Autore: Dickens Charles
Data di pubbl.: 2011
Casa Editrice: Bur, Rizzoli
Genere: Racconto
Pagine: 100
Prezzo: 6.90
L’ho letto così tante volte da averne perso il conto. I personaggi sono ormai degli amici, forse addirittura dei parenti. E ci vediamo tutti i Natali perché questo racconto, un po’ magico lo è davvero. Non so cosa ti faccia, ma provate a leggerlo in questo periodo dell’anno e vedrete che diventerà un appuntamento fisso come il panettone, i regali e la S. Messa di Mezzanotte. E questo vale anche per la sua versione Disneyana che con il fumetto “Canto di Natale di Topolino” ha consacrato il mitico Paperon De Paperoni ad un’interpretazione da Oscar, quella dell’avarissimo Ebzner Scrooge.
“Marley era morto, tanto per incominciare, e su questo non c’è alcun dubbio…Il vecchio Marley era morto come il chiodo di una porta”.
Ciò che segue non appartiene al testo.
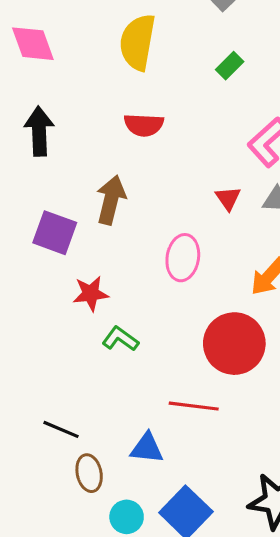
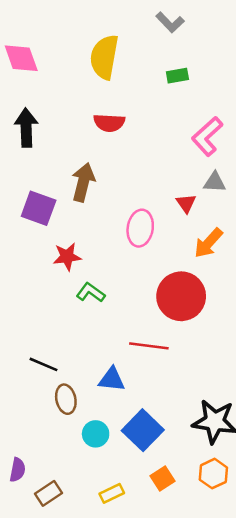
green rectangle: (230, 66) -> (177, 76), turned 35
red triangle: (228, 198) -> (186, 203), moved

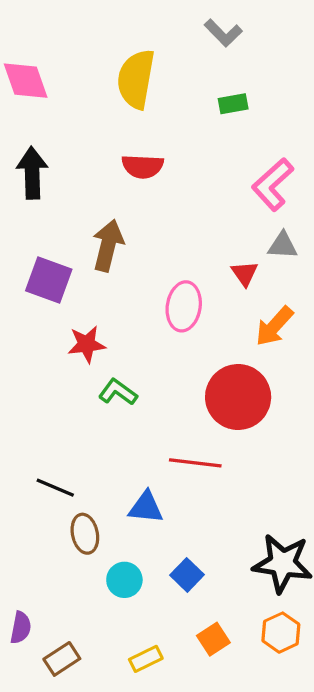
blue square: (143, 430) -> (187, 575), size x0.6

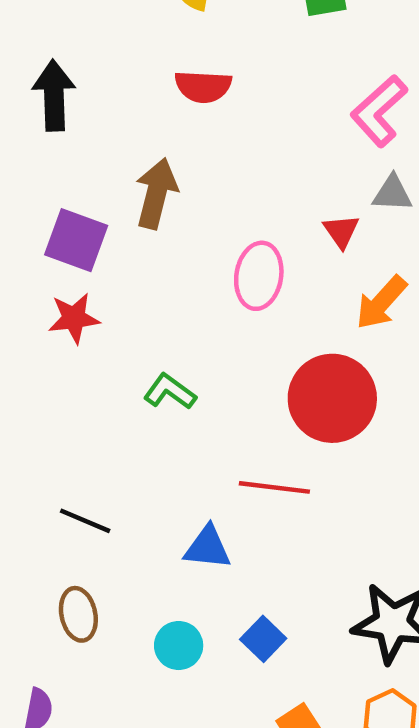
red star: (87, 344) -> (74, 318), moved
brown ellipse: (85, 534) -> (78, 614), moved

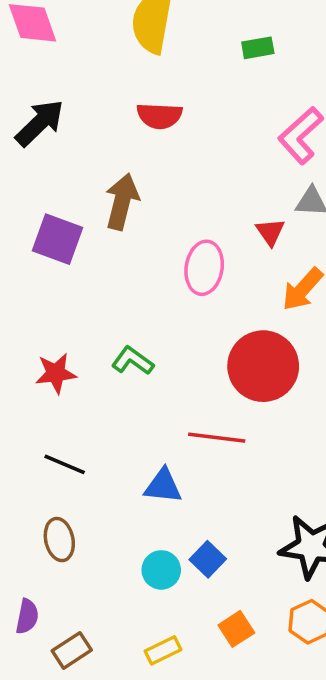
black arrow: (54, 95) -> (40, 123), turned 48
red star: (74, 318) -> (56, 373), moved
cyan circle: (179, 646) -> (161, 570), moved

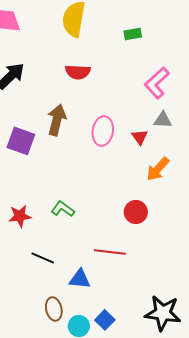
pink ellipse: (204, 268) -> (103, 131), moved
red circle: (263, 366) -> (136, 212), size x0.6
black line: (65, 464) -> (43, 258), moved
brown ellipse: (59, 540) -> (54, 309), moved

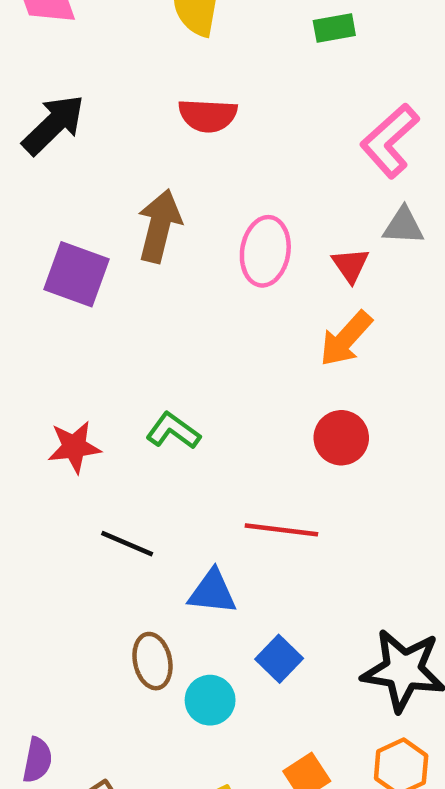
orange arrow: (158, 169) -> (346, 339), moved
blue square: (105, 320) -> (279, 659), moved

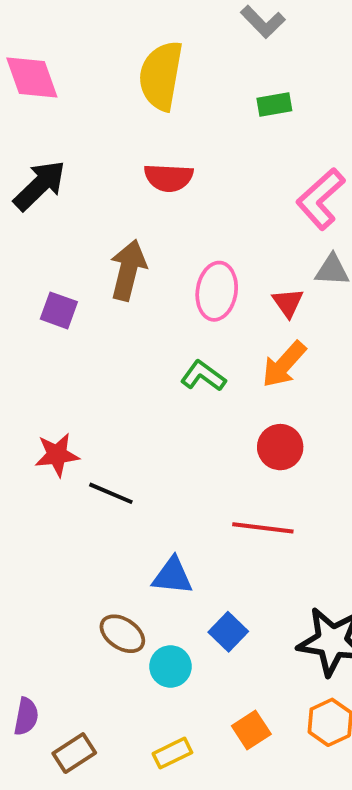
purple square: (77, 274) -> (59, 310), size x0.7
green L-shape: (173, 431) -> (203, 376), moved
red line: (281, 530) -> (263, 528), moved
black line: (127, 544) -> (111, 493), moved
brown ellipse: (152, 661) -> (122, 634), turned -45

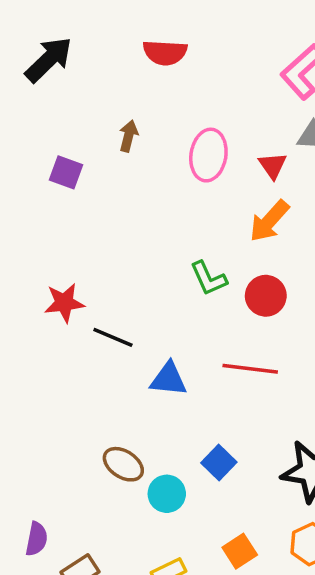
brown arrow: (128, 270) -> (129, 136), size x0.6
green L-shape: (203, 376) -> (208, 278), moved, turned -150
blue triangle: (172, 576) -> (168, 379), moved

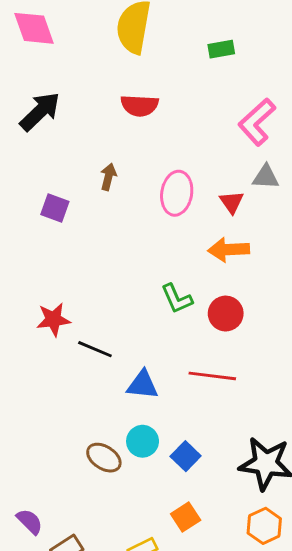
orange arrow: (269, 221) -> (229, 250), turned 45
cyan circle: (167, 494) -> (143, 441), moved
purple semicircle: (36, 539) -> (30, 521), turned -56
orange square: (240, 551) -> (186, 517), moved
No, dimenticate gli ultimi gialli e thriller che avete letto, qui non abbiamo vivi che indagano sui morti, bensì morti che… indagano sui vivi. Nessuna spaccatura tra queste due dimensioni che noi tendiamo a vedere come contrapposte: la vita e la morte in una lontanissima notte di chissà quando si confusero in unico tempo, quello del Natale. E in unico luogo: quella Londra furente di nebbie e di freddo, tra poveri diavoli e diavoli e basta. La vita può imparare dalla morte, sembra volerci dire Dickens attraverso la vicenda dell’avido e infelice Ebenezer Scrooge che pensa solo a lavorare, anzi a guadagnare, congelato in un perpetuo freddo invernale. Per lui non esistono altre stagioni: né primavere di speranze, né autunni di ricordi. Chi era stato Scrooge? Anche lui pare averlo dimenticato. Chi potrebbe essere in un prossimo futuro? Non ci pensa, non gli importa.
Non ha relazioni con nessuno. Ignora il nipote Fred, maltratta il suo unico impiegato Bob Cratchit, padre di un bimbo gravemente malato, e naturalmente non fa beneficenza, convinto com’è che i poveri siano necessari, anzi indispensabili perfino per quegli enti assistenziali che se ne fanno carico: infondo se non ci fossero i miseri queste strutture caritatevoli non avrebbero più alcuna ragione d’essere.
Nella narrativa e nella filmografia spesso l’accedere ad altri mondi e tempi, avviene oltrepassando una soglia, una porta. Anche qui la banalissima porta dell’abitazione di Scrooge diventa l’ingresso per quella redenzione in tre tempi che sarà scandita dalla visita dei tre Spiriti del Natale. Il preludio è l’incontro di Scrooge col suo vecchio socio Marley, morto la Vigilia di Natale di sette anni prima.
“E allora, mi spieghi chi può come accadde che Scrooge, dopo aver introdotto la chiave nella toppa, scorse nel batacchio, senza che questo nel frattempo avesse subito alcun processo di alterazione , non più un batacchio, ma il volto di Marley”.
Un terrorizzato e incredulo Scrooge ascolta le parole dello spettro e soprattutto l’inquietante stridio delle catene che fa da sfondo, quasi da colonna sonora. E non catene qualsiasi, bensì quelle che lo stesso Marley si fabbricò da solo e senza saperlo grazie al suo egoismo. Perché, ed è qui che Dickens sembra voler andare a parare, molto spesso siamo noi che ci mettiamo d’impegno per crearci i nostri “pesi”, quelli che ci sotterreranno da vivi e che c’impediranno di volare da morti.
Dickens in quella che sembrerebbe una favola per bambini affronta un tema ardito, adulto, uno forse dei più difficili, su cui perfino i migliori filosofi si sono interrogati nei secoli: il rapporto tra libero arbitrio e destino. Le “ombre delle cose che saranno”- così viene definito il futuro-, osservate da Scrooge nella terza tappa del suo viaggio, potranno cambiare se anche lui finalmente cambierà?
“Io non sono l’uomo che ero prima e non sarò l’uomo che sarei stato se non ti avessi incontrato. Perché mi mostri tutto questo, se per me ogni speranza è perduta?”
Immagino sappiate come è andata a finire. E se per caso qualche alieno non lo sapesse… Buona lettura e naturalmente … BUON NATALE!!!